[Start of Attachment]

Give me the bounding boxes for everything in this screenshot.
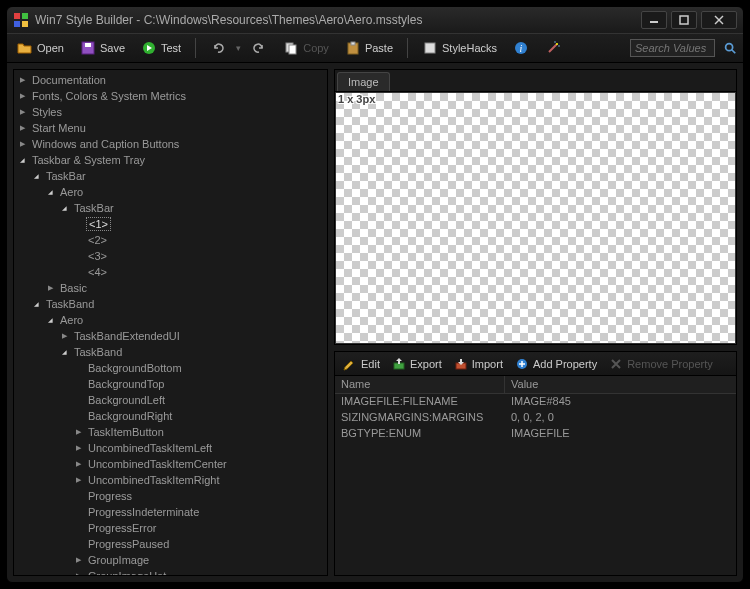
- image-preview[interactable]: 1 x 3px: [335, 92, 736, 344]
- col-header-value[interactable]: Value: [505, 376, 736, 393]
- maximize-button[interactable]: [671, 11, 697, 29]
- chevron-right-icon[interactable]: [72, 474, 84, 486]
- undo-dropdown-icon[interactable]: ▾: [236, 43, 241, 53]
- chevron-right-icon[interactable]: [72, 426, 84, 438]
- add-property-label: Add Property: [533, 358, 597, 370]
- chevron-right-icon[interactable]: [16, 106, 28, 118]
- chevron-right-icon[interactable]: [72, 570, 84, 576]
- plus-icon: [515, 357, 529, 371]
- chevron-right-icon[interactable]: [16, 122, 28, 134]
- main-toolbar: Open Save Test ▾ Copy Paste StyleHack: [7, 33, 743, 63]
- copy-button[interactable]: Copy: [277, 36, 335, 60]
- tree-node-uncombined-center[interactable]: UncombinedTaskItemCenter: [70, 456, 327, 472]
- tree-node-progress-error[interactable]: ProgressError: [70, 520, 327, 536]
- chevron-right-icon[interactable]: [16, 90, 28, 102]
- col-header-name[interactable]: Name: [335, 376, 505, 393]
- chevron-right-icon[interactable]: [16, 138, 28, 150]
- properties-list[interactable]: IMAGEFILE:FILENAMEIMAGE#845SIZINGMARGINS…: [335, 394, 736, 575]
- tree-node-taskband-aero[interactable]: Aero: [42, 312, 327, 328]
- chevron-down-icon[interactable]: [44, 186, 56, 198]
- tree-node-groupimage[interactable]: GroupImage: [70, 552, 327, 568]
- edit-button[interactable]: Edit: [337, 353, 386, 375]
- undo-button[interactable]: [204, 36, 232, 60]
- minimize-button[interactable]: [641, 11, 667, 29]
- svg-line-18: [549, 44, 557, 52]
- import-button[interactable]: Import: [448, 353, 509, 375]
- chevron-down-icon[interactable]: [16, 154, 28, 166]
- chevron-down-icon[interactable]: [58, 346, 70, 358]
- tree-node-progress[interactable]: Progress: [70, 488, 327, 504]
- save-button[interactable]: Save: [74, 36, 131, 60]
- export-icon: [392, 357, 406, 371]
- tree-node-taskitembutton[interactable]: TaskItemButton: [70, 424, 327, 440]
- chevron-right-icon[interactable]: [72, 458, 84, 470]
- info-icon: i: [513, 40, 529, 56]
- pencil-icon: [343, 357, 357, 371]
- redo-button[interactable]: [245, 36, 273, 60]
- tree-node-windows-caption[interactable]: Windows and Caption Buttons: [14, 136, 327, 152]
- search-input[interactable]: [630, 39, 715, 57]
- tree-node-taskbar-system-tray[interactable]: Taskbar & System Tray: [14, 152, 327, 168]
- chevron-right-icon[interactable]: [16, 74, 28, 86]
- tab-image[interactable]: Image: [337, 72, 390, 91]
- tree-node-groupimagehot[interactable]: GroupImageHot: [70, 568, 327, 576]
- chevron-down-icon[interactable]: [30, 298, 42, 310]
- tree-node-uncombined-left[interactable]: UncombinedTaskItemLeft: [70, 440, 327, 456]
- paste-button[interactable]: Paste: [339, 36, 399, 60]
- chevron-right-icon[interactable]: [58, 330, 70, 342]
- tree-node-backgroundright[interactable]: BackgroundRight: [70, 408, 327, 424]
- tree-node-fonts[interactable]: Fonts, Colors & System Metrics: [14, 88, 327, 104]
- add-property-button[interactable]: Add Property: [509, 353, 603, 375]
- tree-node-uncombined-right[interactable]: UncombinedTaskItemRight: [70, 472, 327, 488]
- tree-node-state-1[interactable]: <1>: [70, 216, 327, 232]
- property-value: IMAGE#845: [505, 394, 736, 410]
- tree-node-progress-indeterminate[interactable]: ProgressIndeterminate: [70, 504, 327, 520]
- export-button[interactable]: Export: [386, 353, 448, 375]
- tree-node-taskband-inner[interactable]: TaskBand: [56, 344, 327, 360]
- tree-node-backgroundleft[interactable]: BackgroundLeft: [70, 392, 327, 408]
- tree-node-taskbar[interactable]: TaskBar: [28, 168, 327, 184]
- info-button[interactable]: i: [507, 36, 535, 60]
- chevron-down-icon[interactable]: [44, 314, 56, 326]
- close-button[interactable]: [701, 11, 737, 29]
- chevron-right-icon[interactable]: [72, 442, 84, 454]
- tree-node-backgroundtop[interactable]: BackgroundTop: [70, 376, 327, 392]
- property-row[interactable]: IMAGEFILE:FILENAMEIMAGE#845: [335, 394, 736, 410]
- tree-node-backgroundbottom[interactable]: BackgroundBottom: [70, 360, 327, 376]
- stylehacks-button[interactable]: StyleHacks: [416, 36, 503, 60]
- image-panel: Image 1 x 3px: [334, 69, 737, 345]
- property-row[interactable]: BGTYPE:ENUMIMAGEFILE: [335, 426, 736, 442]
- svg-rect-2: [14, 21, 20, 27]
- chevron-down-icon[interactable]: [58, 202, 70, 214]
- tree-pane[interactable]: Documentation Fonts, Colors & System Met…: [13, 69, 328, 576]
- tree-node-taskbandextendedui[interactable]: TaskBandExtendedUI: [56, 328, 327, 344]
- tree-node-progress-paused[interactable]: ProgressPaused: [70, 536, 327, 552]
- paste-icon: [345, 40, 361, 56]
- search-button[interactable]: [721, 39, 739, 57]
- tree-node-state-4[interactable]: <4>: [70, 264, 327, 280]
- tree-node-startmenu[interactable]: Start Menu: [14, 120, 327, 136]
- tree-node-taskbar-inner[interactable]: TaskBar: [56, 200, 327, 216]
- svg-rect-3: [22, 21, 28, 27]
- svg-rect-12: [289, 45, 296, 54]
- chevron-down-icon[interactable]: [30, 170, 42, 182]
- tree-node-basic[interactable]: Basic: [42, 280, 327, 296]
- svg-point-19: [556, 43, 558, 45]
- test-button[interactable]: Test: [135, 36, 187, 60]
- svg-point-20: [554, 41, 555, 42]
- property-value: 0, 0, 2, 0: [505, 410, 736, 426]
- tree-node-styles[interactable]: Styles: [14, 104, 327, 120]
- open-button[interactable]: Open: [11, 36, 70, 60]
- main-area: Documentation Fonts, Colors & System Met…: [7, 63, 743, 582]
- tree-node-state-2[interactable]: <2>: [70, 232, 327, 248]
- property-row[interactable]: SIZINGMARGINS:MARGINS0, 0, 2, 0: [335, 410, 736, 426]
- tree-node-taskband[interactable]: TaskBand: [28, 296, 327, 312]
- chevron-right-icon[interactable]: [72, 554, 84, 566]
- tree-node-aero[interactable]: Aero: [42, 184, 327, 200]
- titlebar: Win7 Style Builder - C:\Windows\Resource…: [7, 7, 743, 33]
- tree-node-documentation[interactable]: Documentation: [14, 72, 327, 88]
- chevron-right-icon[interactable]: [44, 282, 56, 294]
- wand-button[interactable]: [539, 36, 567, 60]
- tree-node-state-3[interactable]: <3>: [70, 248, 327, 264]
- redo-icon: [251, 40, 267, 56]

[End of Attachment]

» **WHAT YOU ARE ASKED TO DO**: Give an exact copy of the entries, excluding all pictures.

» **RESULT OF THE EXERCISE**:
Give me the bounding boxes for everything in this screenshot.
- image-preview[interactable]: 1 x 3px: [335, 92, 736, 344]
- col-header-value[interactable]: Value: [505, 376, 736, 393]
- maximize-button[interactable]: [671, 11, 697, 29]
- chevron-right-icon[interactable]: [72, 474, 84, 486]
- undo-dropdown-icon[interactable]: ▾: [236, 43, 241, 53]
- chevron-right-icon[interactable]: [72, 426, 84, 438]
- add-property-label: Add Property: [533, 358, 597, 370]
- chevron-right-icon[interactable]: [16, 106, 28, 118]
- chevron-right-icon[interactable]: [72, 570, 84, 576]
- plus-icon: [515, 357, 529, 371]
- chevron-right-icon[interactable]: [16, 122, 28, 134]
- main-toolbar: Open Save Test ▾ Copy Paste StyleHack: [7, 33, 743, 63]
- copy-button[interactable]: Copy: [277, 36, 335, 60]
- tree-node-uncombined-center[interactable]: UncombinedTaskItemCenter: [70, 456, 327, 472]
- tree-node-progress-error[interactable]: ProgressError: [70, 520, 327, 536]
- chevron-right-icon[interactable]: [16, 90, 28, 102]
- col-header-name[interactable]: Name: [335, 376, 505, 393]
- chevron-right-icon[interactable]: [16, 138, 28, 150]
- properties-list[interactable]: IMAGEFILE:FILENAMEIMAGE#845SIZINGMARGINS…: [335, 394, 736, 575]
- tree-node-taskband-aero[interactable]: Aero: [42, 312, 327, 328]
- chevron-down-icon[interactable]: [44, 186, 56, 198]
- tree-node-groupimage[interactable]: GroupImage: [70, 552, 327, 568]
- edit-button[interactable]: Edit: [337, 353, 386, 375]
- undo-button[interactable]: [204, 36, 232, 60]
- minimize-button[interactable]: [641, 11, 667, 29]
- svg-line-18: [549, 44, 557, 52]
- import-button[interactable]: Import: [448, 353, 509, 375]
- chevron-down-icon[interactable]: [16, 154, 28, 166]
- chevron-down-icon[interactable]: [58, 346, 70, 358]
- tree-node-progress[interactable]: Progress: [70, 488, 327, 504]
- save-button[interactable]: Save: [74, 36, 131, 60]
- export-icon: [392, 357, 406, 371]
- tree-node-taskitembutton[interactable]: TaskItemButton: [70, 424, 327, 440]
- chevron-right-icon[interactable]: [72, 458, 84, 470]
- info-icon: i: [513, 40, 529, 56]
- pencil-icon: [343, 357, 357, 371]
- redo-button[interactable]: [245, 36, 273, 60]
- tree-node-windows-caption[interactable]: Windows and Caption Buttons: [14, 136, 327, 152]
- search-input[interactable]: [630, 39, 715, 57]
- tree-node-taskbar-system-tray[interactable]: Taskbar & System Tray: [14, 152, 327, 168]
- chevron-right-icon[interactable]: [16, 74, 28, 86]
- tab-image[interactable]: Image: [337, 72, 390, 91]
- tree-node-groupimagehot[interactable]: GroupImageHot: [70, 568, 327, 576]
- chevron-down-icon[interactable]: [30, 298, 42, 310]
- tree-node-uncombined-left[interactable]: UncombinedTaskItemLeft: [70, 440, 327, 456]
- paste-button[interactable]: Paste: [339, 36, 399, 60]
- chevron-right-icon[interactable]: [58, 330, 70, 342]
- tree-node-backgroundright[interactable]: BackgroundRight: [70, 408, 327, 424]
- tree-node-fonts[interactable]: Fonts, Colors & System Metrics: [14, 88, 327, 104]
- add-property-button[interactable]: Add Property: [509, 353, 603, 375]
- tree-node-uncombined-right[interactable]: UncombinedTaskItemRight: [70, 472, 327, 488]
- tree-node-state-1[interactable]: <1>: [70, 216, 327, 232]
- property-value: IMAGE#845: [505, 394, 736, 410]
- tree-node-progress-indeterminate[interactable]: ProgressIndeterminate: [70, 504, 327, 520]
- export-button[interactable]: Export: [386, 353, 448, 375]
- tree-node-taskband-inner[interactable]: TaskBand: [56, 344, 327, 360]
- tree-node-backgroundleft[interactable]: BackgroundLeft: [70, 392, 327, 408]
- tree-node-taskbar[interactable]: TaskBar: [28, 168, 327, 184]
- info-button[interactable]: i: [507, 36, 535, 60]
- chevron-down-icon[interactable]: [44, 314, 56, 326]
- close-button[interactable]: [701, 11, 737, 29]
- chevron-right-icon[interactable]: [72, 442, 84, 454]
- tree-node-backgroundtop[interactable]: BackgroundTop: [70, 376, 327, 392]
- property-row[interactable]: IMAGEFILE:FILENAMEIMAGE#845: [335, 394, 736, 410]
- tree-node-backgroundbottom[interactable]: BackgroundBottom: [70, 360, 327, 376]
- stylehacks-button[interactable]: StyleHacks: [416, 36, 503, 60]
- image-panel: Image 1 x 3px: [334, 69, 737, 345]
- property-row[interactable]: BGTYPE:ENUMIMAGEFILE: [335, 426, 736, 442]
- svg-rect-2: [14, 21, 20, 27]
- chevron-down-icon[interactable]: [58, 202, 70, 214]
- tree-pane[interactable]: Documentation Fonts, Colors & System Met…: [13, 69, 328, 576]
- tree-node-taskbandextendedui[interactable]: TaskBandExtendedUI: [56, 328, 327, 344]
- tree-node-progress-paused[interactable]: ProgressPaused: [70, 536, 327, 552]
- paste-icon: [345, 40, 361, 56]
- search-button[interactable]: [721, 39, 739, 57]
- tree-node-state-4[interactable]: <4>: [70, 264, 327, 280]
- tree-node-startmenu[interactable]: Start Menu: [14, 120, 327, 136]
- tree-node-taskbar-inner[interactable]: TaskBar: [56, 200, 327, 216]
- svg-rect-3: [22, 21, 28, 27]
- svg-rect-12: [289, 45, 296, 54]
- chevron-down-icon[interactable]: [30, 170, 42, 182]
- tree-node-basic[interactable]: Basic: [42, 280, 327, 296]
- svg-point-19: [556, 43, 558, 45]
- test-button[interactable]: Test: [135, 36, 187, 60]
- svg-point-20: [554, 41, 555, 42]
- property-value: 0, 0, 2, 0: [505, 410, 736, 426]
- tree-node-styles[interactable]: Styles: [14, 104, 327, 120]
- open-button[interactable]: Open: [11, 36, 70, 60]
- main-area: Documentation Fonts, Colors & System Met…: [7, 63, 743, 582]
- tree-node-state-2[interactable]: <2>: [70, 232, 327, 248]
- property-row[interactable]: SIZINGMARGINS:MARGINS0, 0, 2, 0: [335, 410, 736, 426]
- tree-node-taskband[interactable]: TaskBand: [28, 296, 327, 312]
- chevron-right-icon[interactable]: [72, 554, 84, 566]
- tree-node-aero[interactable]: Aero: [42, 184, 327, 200]
- titlebar: Win7 Style Builder - C:\Windows\Resource…: [7, 7, 743, 33]
- tree-node-documentation[interactable]: Documentation: [14, 72, 327, 88]
- chevron-right-icon[interactable]: [44, 282, 56, 294]
- wand-button[interactable]: [539, 36, 567, 60]
- tree-node-state-3[interactable]: <3>: [70, 248, 327, 264]
- redo-icon: [251, 40, 267, 56]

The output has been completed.